* **EXERCISE DATA**:
>>

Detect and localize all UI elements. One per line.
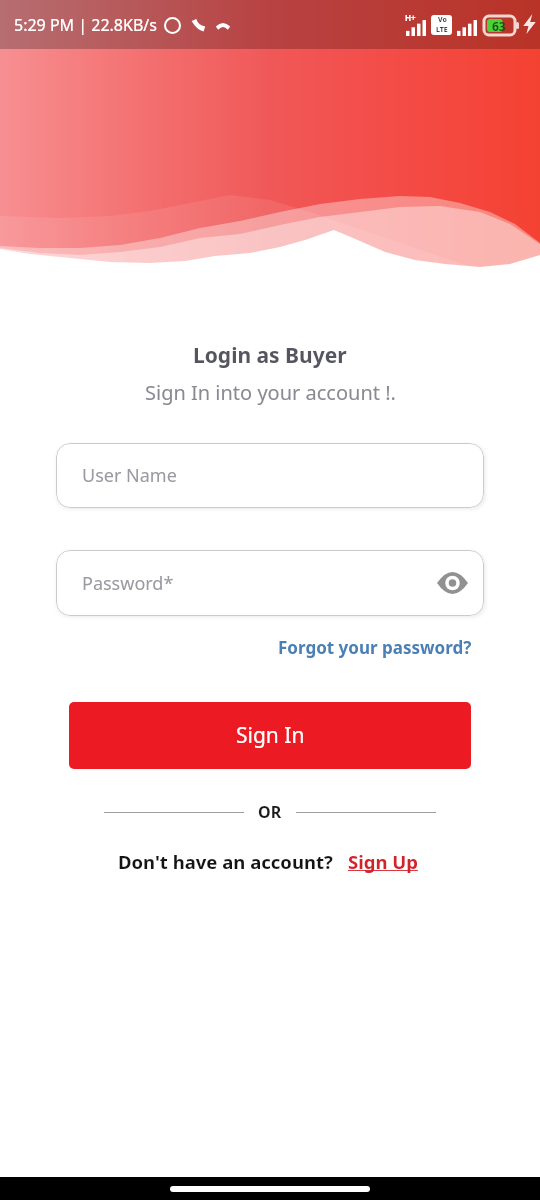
- staticText: H+: [405, 12, 416, 23]
- staticText: LTE: [436, 25, 448, 35]
- button[interactable]: Sign In: [69, 702, 471, 769]
- staticText: Sign Up: [348, 849, 423, 874]
- staticText: 63: [492, 18, 506, 34]
- staticText: Login as Buyer: [193, 341, 347, 370]
- button[interactable]: Password*: [56, 550, 484, 616]
- button[interactable]: Sign Up: [348, 849, 423, 874]
- staticText: Forgot your password?: [278, 636, 472, 659]
- staticText: Sign In into your account !.: [145, 379, 396, 406]
- staticText: Password*: [82, 571, 174, 596]
- button[interactable]: Show password: [428, 559, 476, 607]
- staticText: Vo: [438, 15, 447, 25]
- staticText: User Name: [82, 463, 177, 488]
- staticText: Sign In: [236, 721, 305, 750]
- button[interactable]: User Name: [56, 443, 484, 508]
- staticText: 5:29 PM | 22.8KB/s: [14, 14, 157, 36]
- button[interactable]: Forgot your password?: [272, 630, 478, 665]
- staticText: OR: [258, 801, 282, 823]
- staticText: Don't have an account?: [118, 849, 333, 874]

<<

Show each line in the data where the string "Sign" appears.

* **RESULT BELOW**:
- button[interactable]: Sign In: [69, 702, 471, 769]
- staticText: Sign Up: [348, 849, 423, 874]
- button[interactable]: Sign Up: [348, 849, 423, 874]
- staticText: Sign In into your account !.: [145, 379, 396, 406]
- staticText: Sign In: [236, 721, 305, 750]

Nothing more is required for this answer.